Data for this task:
━━━━

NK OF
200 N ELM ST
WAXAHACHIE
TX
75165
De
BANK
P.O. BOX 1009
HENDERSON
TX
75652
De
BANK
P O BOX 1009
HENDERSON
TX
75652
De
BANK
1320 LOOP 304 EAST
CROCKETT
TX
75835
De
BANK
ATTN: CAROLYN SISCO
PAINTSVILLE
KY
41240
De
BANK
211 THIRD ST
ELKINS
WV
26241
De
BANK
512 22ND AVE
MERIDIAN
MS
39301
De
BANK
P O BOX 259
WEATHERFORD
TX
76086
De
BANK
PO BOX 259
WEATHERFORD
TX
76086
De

━━━━

Directions for this task:
Repeat every line of the listing, word for word.

Result:
NK OF
200 N ELM ST
WAXAHACHIE
TX
75165
De
BANK
P.O. BOX 1009
HENDERSON
TX
75652
De
BANK
P O BOX 1009
HENDERSON
TX
75652
De
BANK
1320 LOOP 304 EAST
CROCKETT
TX
75835
De
BANK
ATTN: CAROLYN SISCO
PAINTSVILLE
KY
41240
De
BANK
211 THIRD ST
ELKINS
WV
26241
De
BANK
512 22ND AVE
MERIDIAN
MS
39301
De
BANK
P O BOX 259
WEATHERFORD
TX
76086
De
BANK
PO BOX 259
WEATHERFORD
TX
76086
De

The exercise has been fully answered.